My pity was gone. In its place were admiration and envy. The
radio, the dog, even the trailer—I remembered once in the fourth grade, she
told us her house could fly. Trailers moved, and with a little imagination,
maybe they could fly. She’d taken bits of her horrible life and made it fun.
“It doesn’t matter,” I said. “I believe you, Fay. I believe
you.”
She lifted her head, just a bit. Her red eyes were more
suspicious than anything else.
I threw my arms wide. “You’re right,” I said. “I’ve been
thinking, and you’re totally, absolutely right—magic can be found if a person
looks hard enough. I’m sorry I was so blind.”

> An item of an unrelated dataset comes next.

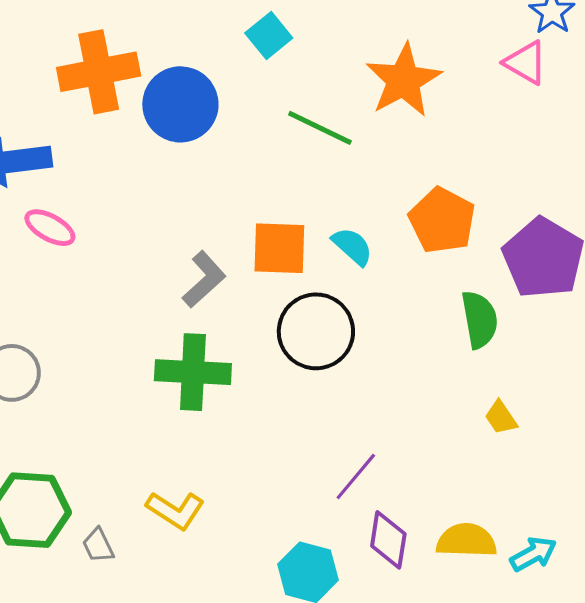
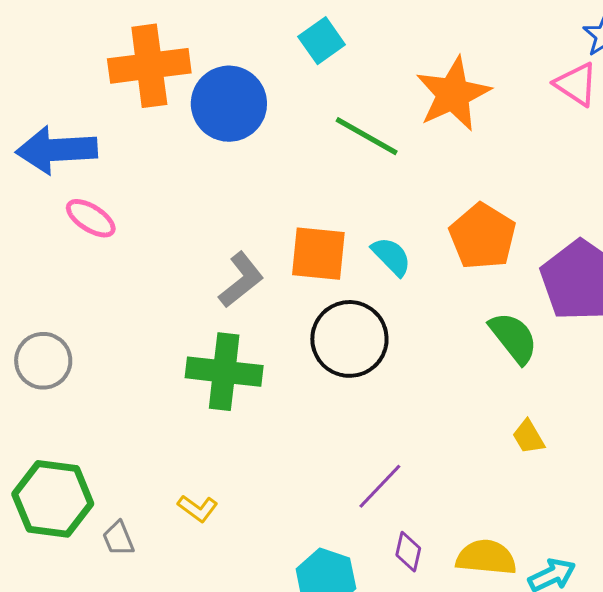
green semicircle: (480, 320) -> (513, 338), turned -32
yellow L-shape: (175, 510) -> (198, 508), size x0.7
purple diamond: (388, 540) -> (408, 552), size x0.7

She gave a long sniff and sat up, knuckling her eyes. “Wh-what made you change your mind?” Her breathing was still
ragged.
“There’s magic here,” I said. “I can feel it.”
She gave another sob, but it was the relief kind, the
storm-is-over kind. The dog thrust his muzzle under my hand, then sniffed at my
coat pocket, where the ham sandwich from lunch had sat all afternoon,
forgotten. I pulled it out, unwrapped it, and gave it to him. Fay and I watched
him gulp the sandwich in two bites, then look from one of us to the other,
hoping for more.
I patted the dog’s head absently, smiling at Fay. At last,
she smiled back.
“Food!” the dog barked. “More food! Food!”